Ein besonderes Erlebnis bietet sich bei Vollmond, dann sind die Fälle nachts für Besucher geöffnet und man kann die sogenannten Mondlicht-Regenbogen bestaunen. Eine weitere bedeutende Touristenattraktion ist die Ruinenstätte Great Zimbabwe, diese war bis ins 15. Jahrhundert hinein noch eine bedeutende Stadt des damaligen Munhumuntapa-Reiches. Heute können hier die Ruinen dieses einstigen Zentrums erkundet werden. Zudem gehört Great Zimbabwe schon seit den 80er Jahren zum UNESCO-Weltkulturerbe. Die Hauptstadt Simbabwes ist Harare, sie zählt knapp zwei Millionen Einwohner. Sehenswerte Einrichtungen sind hier das Queen Victoria Museum und die National Gallery of Zimbabwe.
beste Reisezeit:
März bis November (für Reisen zu den Viktoriafällen empfiehlt sich die Regenzeit von November bis März)
 

Klima:
Es herrscht ein relativ gemäßigtes Klima, im September und Oktober ist Trockenzeit, die Regenzeit dauert von November bis März.
Einreise:
mit einem Reisepass, der über die Reise hinaus noch mindestens einen Monat gültig ist. Zudem wird ein Visum benötigt, dieses kann bei der Einreise gegen eine Gebühr von ca. USD 30 erworben werden.
(Gültig nur für deutsche Staatsbürger)
Gegeben falls kann es zu Änderungen der Einreisebestimmung kommen.
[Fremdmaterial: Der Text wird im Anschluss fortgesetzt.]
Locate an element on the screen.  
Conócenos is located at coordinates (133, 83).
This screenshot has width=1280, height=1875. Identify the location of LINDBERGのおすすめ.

Erkundigen Sie sich bitte rechtzeitig bei dem entsprechenden Konsulat oder der Botschaft.
http://www.auswaertiges-amt.de/DE/Laenderinformationen/00-SiHi/SimbabweSicherheit.html


Impfempfehlungen:
Pflichtimpfungen sind nicht vorgeschrieben, eine Auffrischung der Standardimpfungen wird aber empfohlen.
Bitte informieren sie sich vor Reiseantritt über allgemeine Schutzimpfungen oder Prophylaxe Maßnahmen bei ihrem Hausarzt, Gesundheitsamt oder anderen reisemedizinischen Fachdienst.
http://www.auswaertiges-amt.de/DE/Laenderinformationen/00-SiHi/SimbabweSicherheit.html

Währung:
1 Simbabwe Dollar = 100 Cents
 

Flugdauer:
ca. 14 Stunden und 45 Minuten (mit Zwischenstopp)
 

Ortszeit:
MEZ +1h (keine Sommer-/Winterzeitumstellung) somit MESZ +0h 


Gut zu wissen:
Reisen nach Simbabwe sind grundsätzlich möglich, die allgemeine Situation hat sich seit dem Antritt der neuen Regierung stark verbessert, allerdings muss immer noch mit Einschränkungen gerechnet werden.